The Jebel Moya area is important due to its strategic location between 3 major army bases, the 17th infantry division and 265th air force brigade in Sennar in the east, the 18th infantry division in Kosti in the west, and the 1st infantry division which used to be in Wad Madani, but had to be stationed in El Manaqil after the city fell on December 19, 2023. The area also is the only connection for the SAF's supply routes between the southern Gezira State and the White Nile State as the Omdurman - Kosti route was cut by RSF units in Southern Omdurman and Jabal Awliya.

== Timeline ==
The SAF claimed to have full control over the area on May 3, but this was denied by the RSF. It was later found that while the RSF had a presence in the area, it was largely under SAF control. The RSF then launched an early morning attack on SAF positions in the area. These clashes resulted in an unknown amount of civilian casualties.

On June 25, 2024, the RSF and SAF began clashing over the area again. the SAF initially claimed that they repelled the attack and were also able to retake control of the Sennar Sugar Factory. However, the RSF claimed to have taken control of Jebel Moya after a 7 hour long battle and advanced onto Singa. The U.N.'s International Organization for Migration reported that 1,455 people fled from their homes. The SAF's 18th Infantry Division had to retreat west to Jabal Dud and maintained their position there. This also allowed the RSF to carry out attacks on the city of Sennar and they were able to take control of the capital of Singa.

After taking control, locals reported that the RSF killed over 20 individuals and looted homes and properties in the area. On June 26, the SAF claimed to have repulsed an attack by an RSF convoy consisting of 7 vehicles. During battles on June 27, the leader of the Al-Bara' ibn Malik Battalion's Sennar Sector, Ahmed Awad Bashir, was killed in the fighting. Fighting between both sides and airstrikes by the SAF on paramilitary positions were reported on June 29.

On July 15, 2024, the SAF launched airstrikes on RSF positions in the area. The RSF also shot anti-aircraft missiles at the Kenana Airport. On July 2, the Sudanese Foreign Ministry claimed the RSF carried out a massacre and killed over 40 people in areas around Sennar, including villages around Jebel Moya.

On October 3, as part of a larger counteroffensive that began on September 26, the SAF and RSF began fighting again, with the SAF retaking the villages of Fangoga and Jebel El Aawar in the Southeast and Jabal Sagadi in the northwest and forcing the RSF back to Jebel Moya. The SAF carried out at least 4 consecutive attacks on the RSF over the following 4 days. The SAF's plan was for the 18th Infantry Division to advance westwards from Jabal Dud, and the 17th Infantry Division, backed by the General Intelligence Service's Anti-Terrorism Force, to advance eastwards from Sennar and for them to meet in Jebel Moya.

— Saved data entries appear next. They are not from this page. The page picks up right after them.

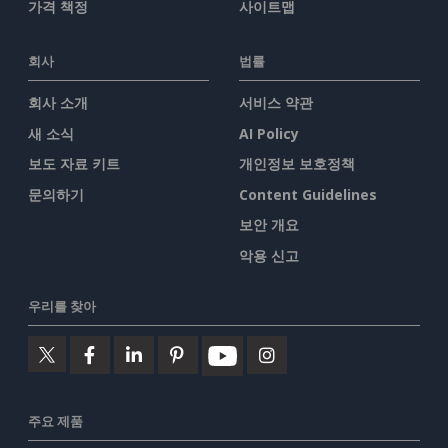
가격 책정
사이트맵
회사
법률
회사 소개
서비스 약관
새 소식
AI Policy
보도 자료 키트
개인정보 보호정책
문의하기
Content Guidelines
보안 개요
악용 신고
우리를 찾아
주요 제품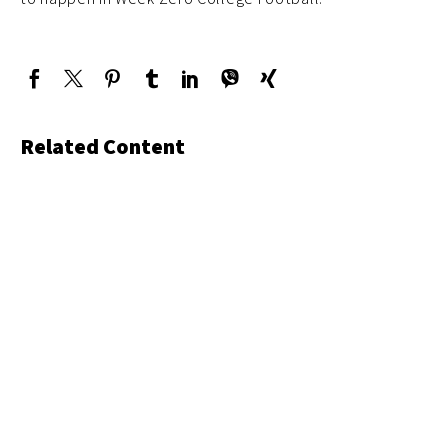
Related Content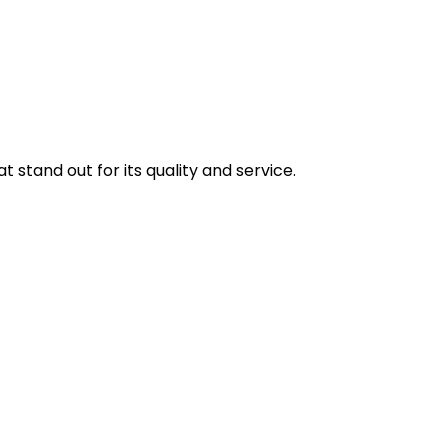
stand out for its quality and service.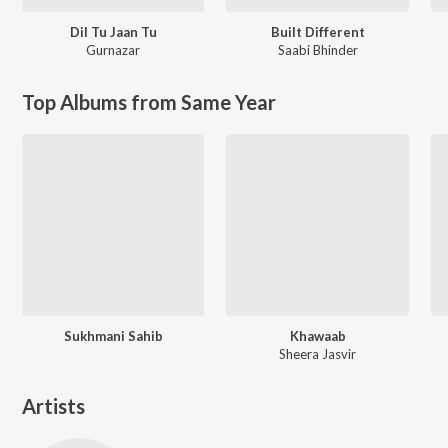
Dil Tu Jaan Tu
Built Different
Gurnazar
Saabi Bhinder
Top Albums from Same Year
Sukhmani Sahib
Khawaab
Sheera Jasvir
Artists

On October 5, the SAF claimed to have fully retaken Jebel Moya, claiming to have taken control of the Al-Blijab and Fanquqa Al-Jabal areas. This cut off the RSF's supply lines for its units in Singa, Dinder, and the rest of the Sennar State. The Anti-Terrorism Forces helped the SAF sweep the area, killing 50 RSF fighters and destroying 15 vehicles. The SAF also seized a large amount of ammunition and weapons that had been supplied to the RSF by the UAE in the area, though the UAE denied supplying them. Hemedti, the leader of the RSF, later admitted defeat but also claimed that the Egyptian Air Force had dropped American bombs onto RSF targets in the area from 3 am to 10 am local time, though Egypt denied this.

== Aftermath ==
After its recapture, Abdel Fattah Al Burhan came by helicopter and was seen inspecting troops in the region.

The recapture of the area cut off the RSF's supply lines to the rest of the Sennar State, and led to further RSF defeats in Dinder, Singa, and the rest of the area. By 2025, the RSF was pushed back to only a few villages in Sennar, including Mazmum, and there have been very few clashes.